The way that psychologists talk about different “types” of validity and reliability — is that another variation of not clearly distinguishing between the theoretical estimand and the statistical estimate? Like there’s one reliability but different ways to infer it based on different assumptions… - ThreadSky

dingdingpeng.the100.ci • 81 days ago

The way that psychologists talk about different “types” of validity and reliability — is that another variation of not clearly distinguishing between the theoretical estimand and the statistical estimate? Like there’s one reliability but different ways to infer it based on different assumptions…

Comments

aecoppock.bsky.social•81 days ago

do you think:
validity estimand is like bias: E[measurement - latent]
reliability estimand is like variance: V[measurement]

tough q is what the E and V are taken with respect to! it's not over samples or assignments -- is it imagined error term?

interesting to think about "types" as estimators

hbru.bsky.social•81 days ago

I hope this thread brings clarity. I am teaching this stuff in 3 weeks.

I never quite liked all the versions of "validity" as distinct criteria. I always assumed someone thought about them longer than I have, so there must be a reason.

dingdingpeng.the100.ci•81 days ago

I’m currently teaching the Borsboom version (bit biased because of course I’ll go with the causal take) and then frame the “types” of validity as different ways to collect evidence for such validity, but not sure that’s fully consistent and the most productive solution.

hbru.bsky.social•81 days ago

I took a look at the paper and I like it. But under this view ideas like "discriminant validity" do not make sense. But probably they did not make sense in the first place.

dingdingpeng.the100.ci•81 days ago

I do think you’d want that other constructs don’t have strong causal effects on your measure, so that’s how I’m currently framing it.

david-j-hughes.bsky.social•80 days ago

A chapter I wrote a while back might be useful. Has been for colleagues and a good overview for students:
https://pure.manchester.ac.uk/ws/portalfiles/portal/51526413/24._Hughes_Psychometric_Validity._Establishing_the_Accuracy_and_Appropriateness_of_Psychometric_Measures.pdf

I review the history of validity theory and present a 2-stage process (along with evidence-types) to ensure psychometric Accuracy and Appropriateness

felipefv.bsky.social•81 days ago

Chapter 2 here might be nice for students to get a summary of the mess: https://www.repository.cam.ac.uk/items/895d37e1-5dd4-4f39-867f-d24eca7a136a

gidon-frischkorn.bsky.social•81 days ago

With respect to reliability, I would say yes, probably more precisely there is one reliability (the ratio of true score variance to total variance) and different sets of assumptions (including generalizability theory) that make certain statistical estimates proper estimators for it.

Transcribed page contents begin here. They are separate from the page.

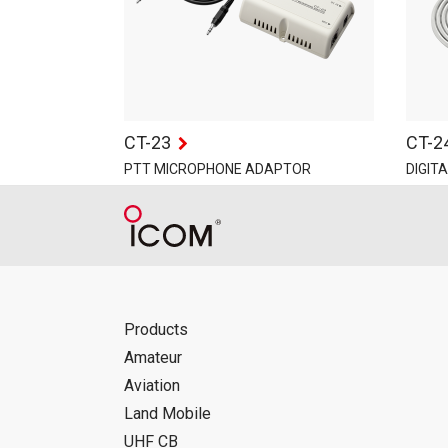
CT-23
CT-2
PTT MICROPHONE ADAPTOR
DIGIT
Products
Amateur
Aviation
Land Mobile
UHF CB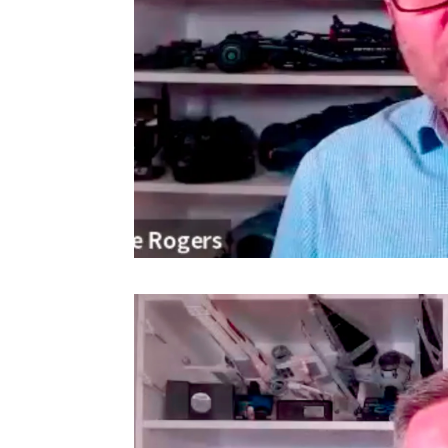
Video
Player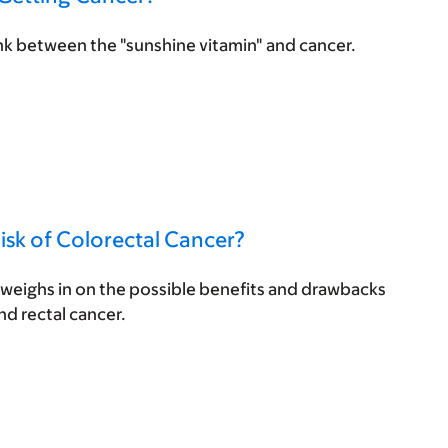
nk between the "sunshine vitamin" and cancer.
isk of Colorectal Cancer?
eighs in on the possible benefits and drawbacks
and rectal cancer.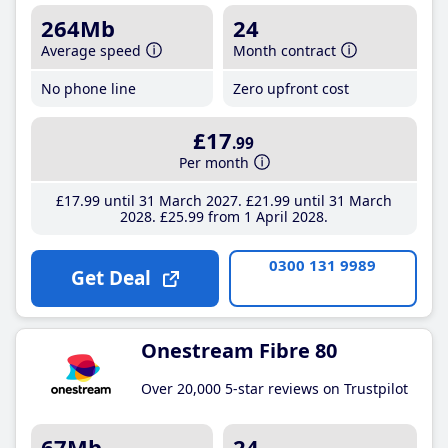
264Mb
24
Average speed
Month contract
No phone line
Zero upfront cost
£17
.99
Per month
£17
.99
until 31 March 2027
£21
.99
until 31 March
2028
£25
.99
from 1 April 2028
0300 131 9989
Get Deal
Onestream Fibre 80
Over 20,000 5-star reviews on Trustpilot
67Mb
24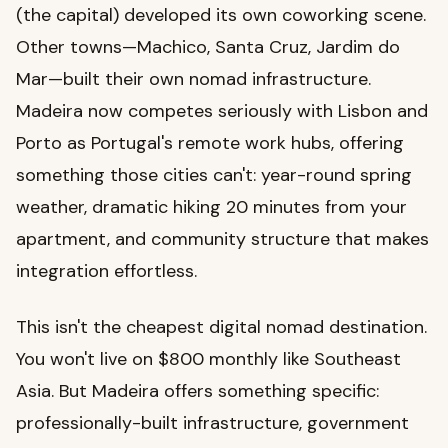
(the capital) developed its own coworking scene.
Other towns—Machico, Santa Cruz, Jardim do
Mar—built their own nomad infrastructure.
Madeira now competes seriously with Lisbon and
Porto as Portugal's remote work hubs, offering
something those cities can't: year-round spring
weather, dramatic hiking 20 minutes from your
apartment, and community structure that makes
integration effortless.
This isn't the cheapest digital nomad destination.
You won't live on $800 monthly like Southeast
Asia. But Madeira offers something specific:
professionally-built infrastructure, government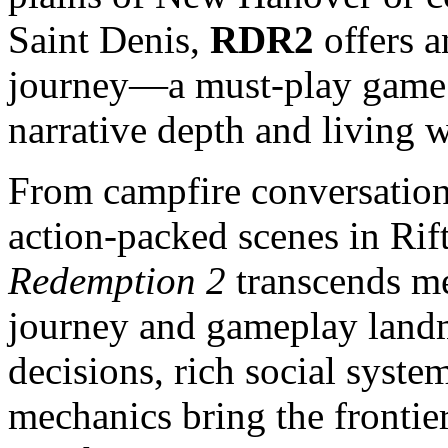
Saint Denis,
RDR2
offers a
journey—a must-play game
narrative depth and living w
From campfire conversation
action-packed scenes in Rif
Redemption 2
transcends m
journey and gameplay land
decisions, rich social syste
mechanics bring the frontie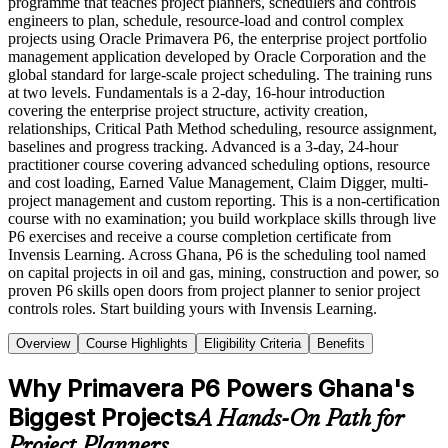
programme that teaches project planners, schedulers and controls
engineers to plan, schedule, resource-load and control complex
projects using Oracle Primavera P6, the enterprise project portfolio
management application developed by Oracle Corporation and the
global standard for large-scale project scheduling. The training runs
at two levels. Fundamentals is a 2-day, 16-hour introduction
covering the enterprise project structure, activity creation,
relationships, Critical Path Method scheduling, resource assignment,
baselines and progress tracking. Advanced is a 3-day, 24-hour
practitioner course covering advanced scheduling options, resource
and cost loading, Earned Value Management, Claim Digger, multi-
project management and custom reporting. This is a non-certification
course with no examination; you build workplace skills through live
P6 exercises and receive a course completion certificate from
Invensis Learning. Across Ghana, P6 is the scheduling tool named
on capital projects in oil and gas, mining, construction and power, so
proven P6 skills open doors from project planner to senior project
controls roles. Start building yours with Invensis Learning.
Overview
Course Highlights
Eligibility Criteria
Benefits
Why Primavera P6 Powers Ghana's
Biggest Projects
A Hands-On Path for
Project Planners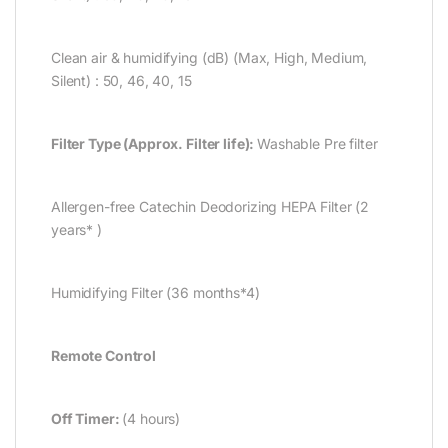
Clean air & humidifying (dB) (Max, High, Medium,
Silent) : 50, 46, 40, 15
Filter Type (Approx. Filter life):
Washable Pre filter
Allergen-free Catechin Deodorizing HEPA Filter (2
years* )
Humidifying Filter (36 months*4)
Remote Control
Off Timer:
(4 hours)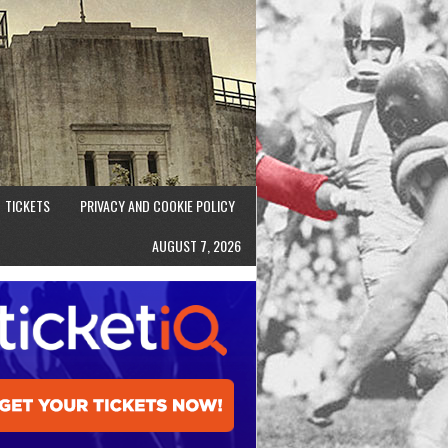
TICKETS
PRIVACY AND COOKIE POLICY
AUGUST 7, 2026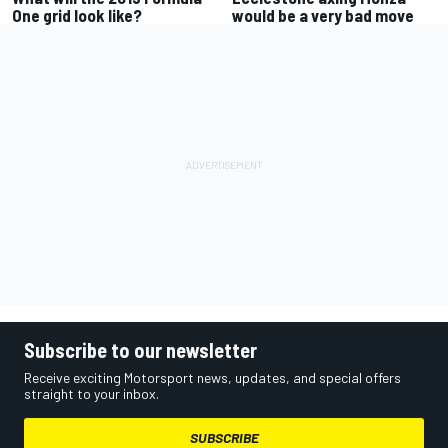
One grid look like?
would be a very bad move
Subscribe to our newsletter
Receive exciting Motorsport news, updates, and special offers
straight to your inbox.
SUBSCRIBE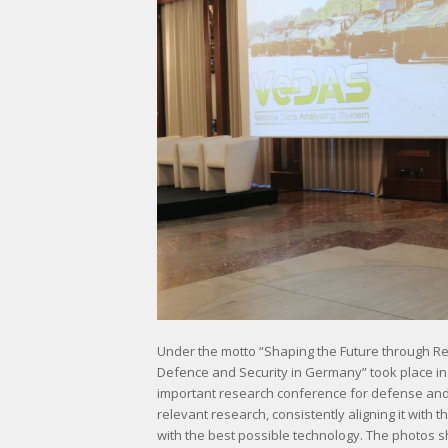
Under the motto “Shaping the Future through R
Defence and Security in Germany” took place i
important research conference for defense and s
relevant research, consistently aligning it wit
with the best possible technology. The photos 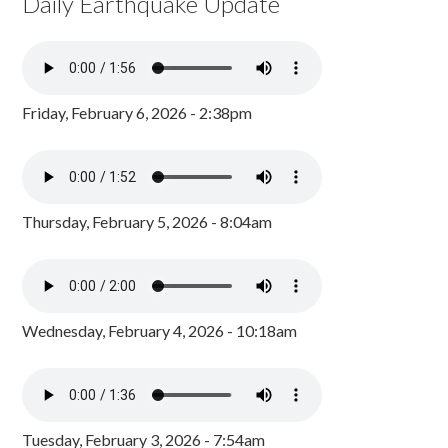
Daily Earthquake Update
Friday, February 6, 2026 - 2:38pm
Thursday, February 5, 2026 - 8:04am
Wednesday, February 4, 2026 - 10:18am
Tuesday, February 3, 2026 - 7:54am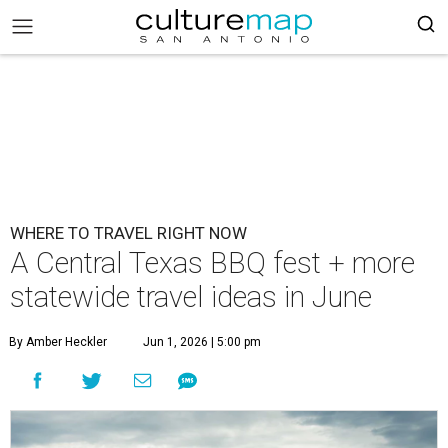
WHERE TO TRAVEL RIGHT NOW
A Central Texas BBQ fest + more
statewide travel ideas in June
By Amber Heckler
Jun 1, 2026 | 5:00 pm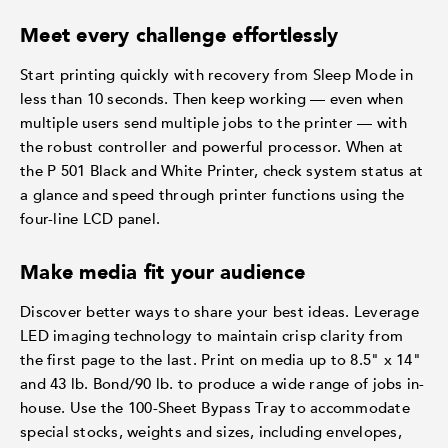
Meet every challenge effortlessly
Start printing quickly with recovery from Sleep Mode in
less than 10 seconds. Then keep working — even when
multiple users send multiple jobs to the printer — with
the robust controller and powerful processor. When at
the P 501 Black and White Printer, check system status at
a glance and speed through printer functions using the
four-line LCD panel.
Make media fit your audience
Discover better ways to share your best ideas. Leverage
LED imaging technology to maintain crisp clarity from
the first page to the last. Print on media up to 8.5" x 14"
and 43 lb. Bond/90 lb. to produce a wide range of jobs in-
house. Use the 100-Sheet Bypass Tray to accommodate
special stocks, weights and sizes, including envelopes,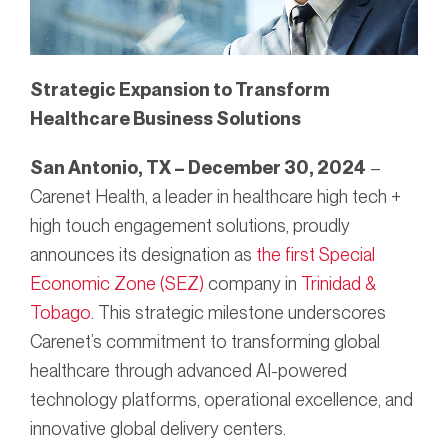
Strategic Expansion to Transform
Healthcare Business Solutions
San Antonio, TX – December 30, 2024
–
Carenet Health, a leader in healthcare high tech +
high touch engagement solutions, proudly
announces its designation as
the first Special
Economic Zone (SEZ)
company in
Trinidad &
Tobago
. This strategic milestone underscores
Carenet’s commitment to transforming global
healthcare through advanced AI-powered
technology platforms, operational excellence, and
innovative global delivery centers.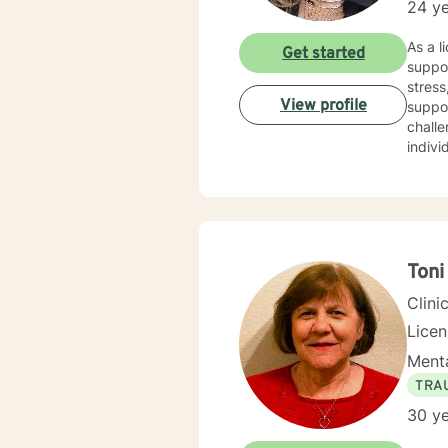
24 ye
As a l
Get started
suppor
stress,
View profile
suppo
challe
indivi
therap
purpos
resilient
perso
journe
Toni
Clini
Lice
Menta
TRA
30 ye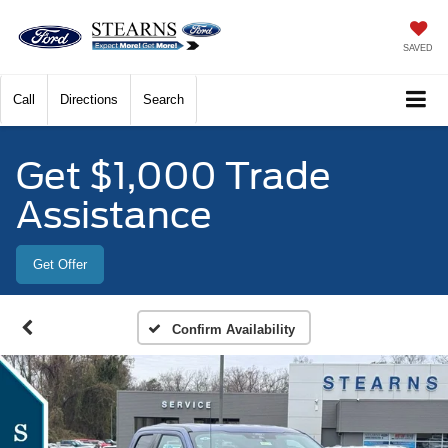
SAVED
Call
Directions
Search
Get $1,000 Trade
Assistance
Get Offer
Confirm Availability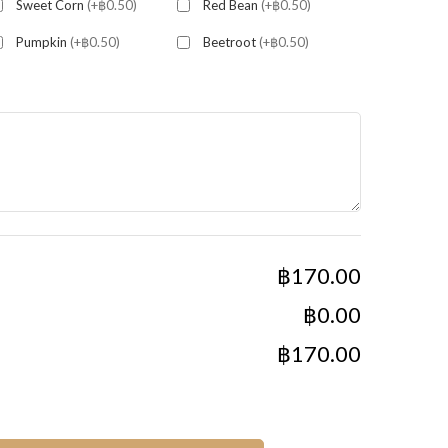
Sweet Corn
(+฿0.50)
Red Bean
(+฿0.50)
Pumpkin
(+฿0.50)
Beetroot
(+฿0.50)
฿170.00
฿0.00
฿170.00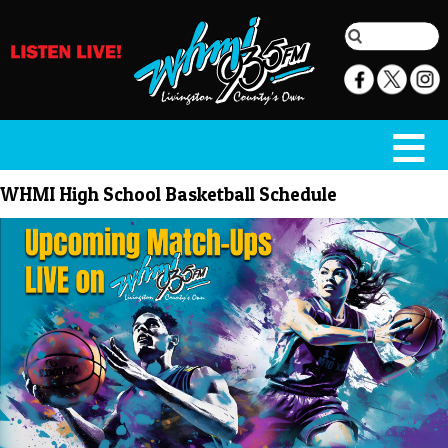
WHMI High School Basketball Schedule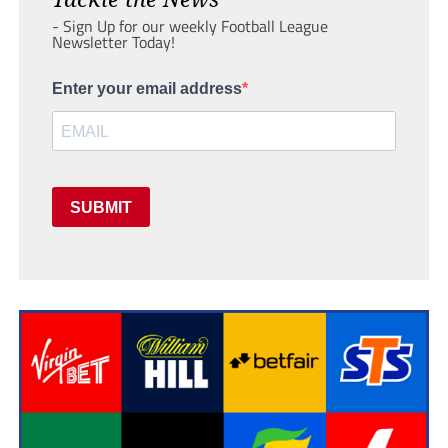
- Sign Up for our weekly Football League
Newsletter Today!
Enter your email address
SUBMIT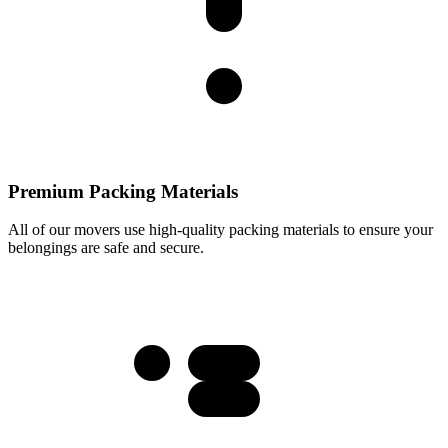
Premium Packing Materials
All of our movers use high-quality packing materials to ensure your
belongings are safe and secure.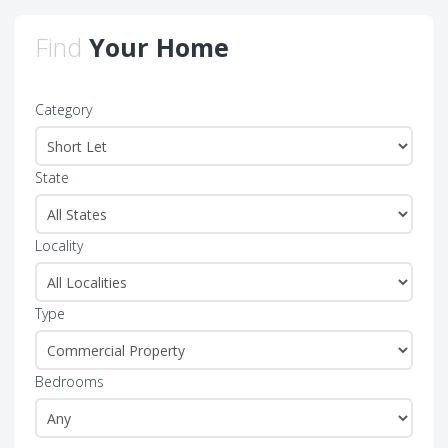
Find
Your Home
Category
State
Locality
Type
Bedrooms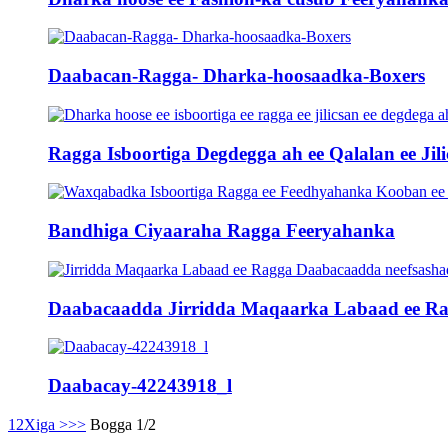
Daabacan-Ragga- Dharka-hoosaadka-Boxers
Ragga Isboortiga Degdegga ah ee Qalalan ee Jili
Bandhiga Ciyaaraha Ragga Feeryahanka
Daabacaadda Jirridda Maqaarka Labaad ee Rag
Daabacay-42243918_l
1
2
Xiga >
>>
Bogga 1/2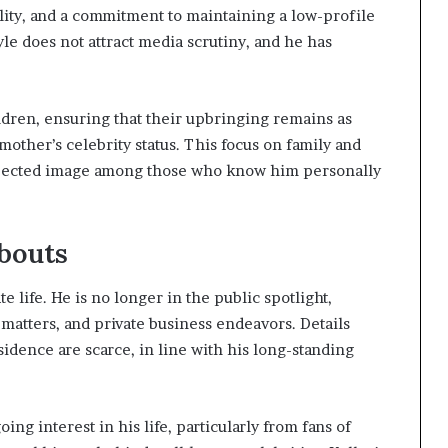
ility, and a commitment to maintaining a low-profile
style does not attract media scrutiny, and he has
ildren, ensuring that their upbringing remains as
mother’s celebrity status. This focus on family and
espected image among those who know him personally
bouts
te life. He is no longer in the public spotlight,
 matters, and private business endeavors. Details
sidence are scarce, in line with his long-standing
ng interest in his life, particularly from fans of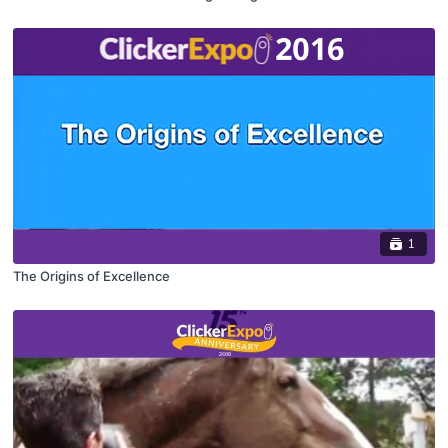
1
The Origins of Excellence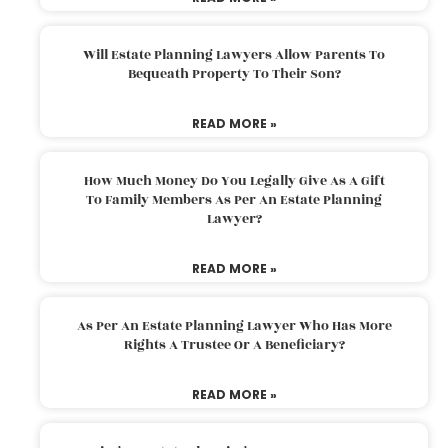
Will Estate Planning Lawyers Allow Parents To
Bequeath Property To Their Son?
READ MORE »
How Much Money Do You Legally Give As A Gift
To Family Members As Per An Estate Planning
Lawyer?
READ MORE »
As Per An Estate Planning Lawyer Who Has More
Rights A Trustee Or A Beneficiary?
READ MORE »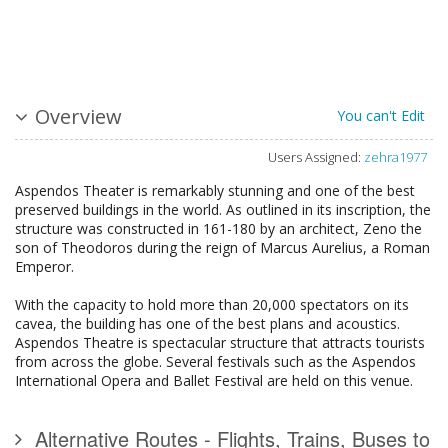
Overview
You can't Edit
Users Assigned:
zehra1977
Aspendos Theater is remarkably stunning and one of the best
preserved buildings in the world. As outlined in its inscription, the
structure was constructed in 161-180 by an architect, Zeno the
son of Theodoros during the reign of Marcus Aurelius, a Roman
Emperor.
With the capacity to hold more than 20,000 spectators on its
cavea, the building has one of the best plans and acoustics.
Aspendos Theatre is spectacular structure that attracts tourists
from across the globe. Several festivals such as the Aspendos
International Opera and Ballet Festival are held on this venue.
Alternative Routes - Flights, Trains, Buses to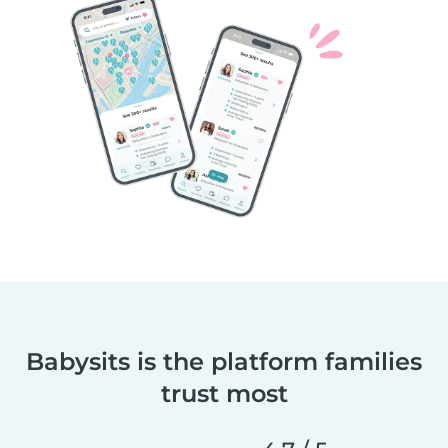
Babysits is the platform families
trust most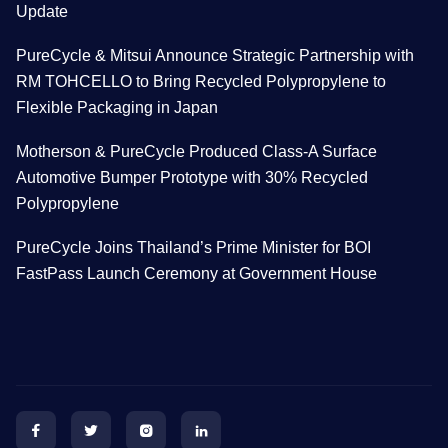
Update
PureCycle & Mitsui Announce Strategic Partnership with
RM TOHCELLO to Bring Recycled Polypropylene to
Flexible Packaging in Japan
Motherson & PureCycle Produced Class-A Surface
Automotive Bumper Prototype with 30% Recycled
Polypropylene
PureCycle Joins Thailand’s Prime Minister for BOI
FastPass Launch Ceremony at Government House



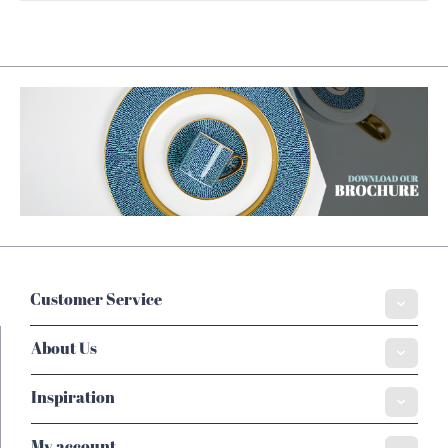
Customer Service
About Us
Inspiration
My account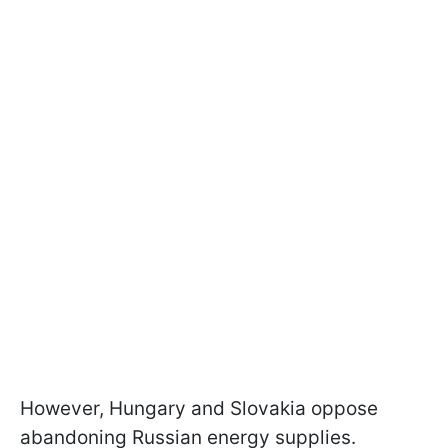
However, Hungary and Slovakia oppose
abandoning Russian energy supplies.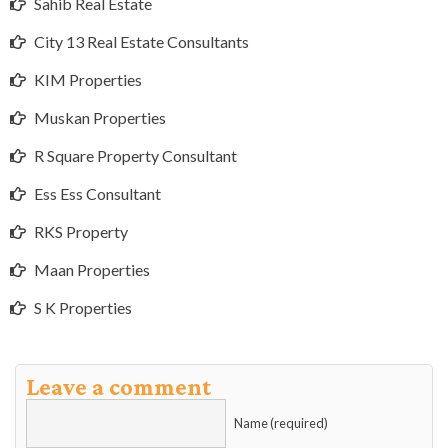
Sahib Real Estate
City 13 Real Estate Consultants
KIM Properties
Muskan Properties
R Square Property Consultant
Ess Ess Consultant
RKS Property
Maan Properties
S K Properties
Leave a comment
Name (required)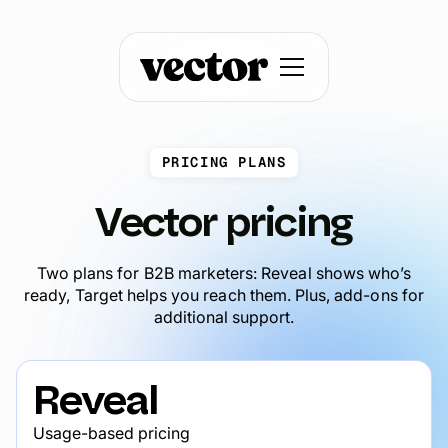
PRICING PLANS
Vector pricing
Two plans for B2B marketers: Reveal shows who’s
ready, Target helps you reach them. Plus, add-ons for
additional support.
Reveal
Usage-based pricing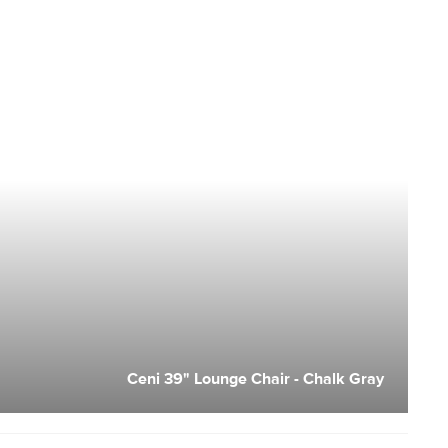
Ceni 39" Lounge Chair - Chalk Gray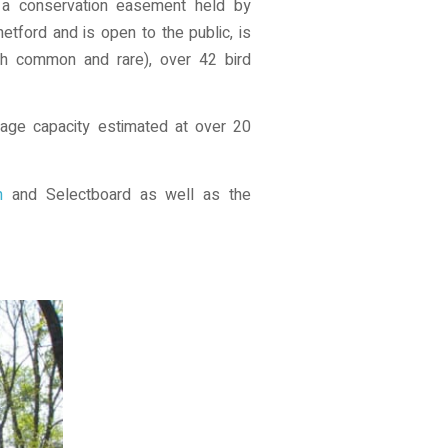
h a conservation easement held by
tford and is open to the public, is
th common and rare), over 42 bird
orage capacity estimated at over 20
n
and Selectboard as well as the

gidon-frischkorn.bsky.social•81 days ago

In case of validity, I am very sympathetic to Boorsboom’s definition. And based on this perspective there is a more complicated issue with respect to quantifying validity. Following the Borsboom definition, validity is the fit of a theory to a measurement of the processes proposed by the theory.

gidon-frischkorn.bsky.social•81 days ago

This would require formal models of the processes supposed to cause variation in a measurement and how they translate into observed behavior. And I would say this needs to be something more than an IRT model (which is more of a statistical model from my perspective)

gidon-frischkorn.bsky.social•81 days ago

And even if there is a formal model, it will likely contain several parameter. Thus, any indicator will capture variance from multiple processes contributing to variation in the indicator.

gidon-frischkorn.bsky.social•81 days ago

I am currently working together with @koberauer.bsky.social on two projects exploring how investigating validity would work this way.

dingdingpeng.the100.ci•81 days ago

Uuuuh, I’m intrigued! Looking forward to learn what comes out of that 👀

boryslaw.bsky.social•81 days ago

I really like what you are saying in your series of replies, but I don't get the part about quantifying *Borsboom's* validity. According to this definition, it is a binary property - a method is either valid or not; there is no in-between. What is quantifiable is evidence of validity, right?

gidon-frischkorn.bsky.social•81 days ago

From my perspective there are two sides to this coin: 1) does the formal model fit the observed data. If yes, the model is valid. But then you can ask 2) variation in which parameters of the model is causally responsible for variation in the observed data. This is a matter of degree and not binary.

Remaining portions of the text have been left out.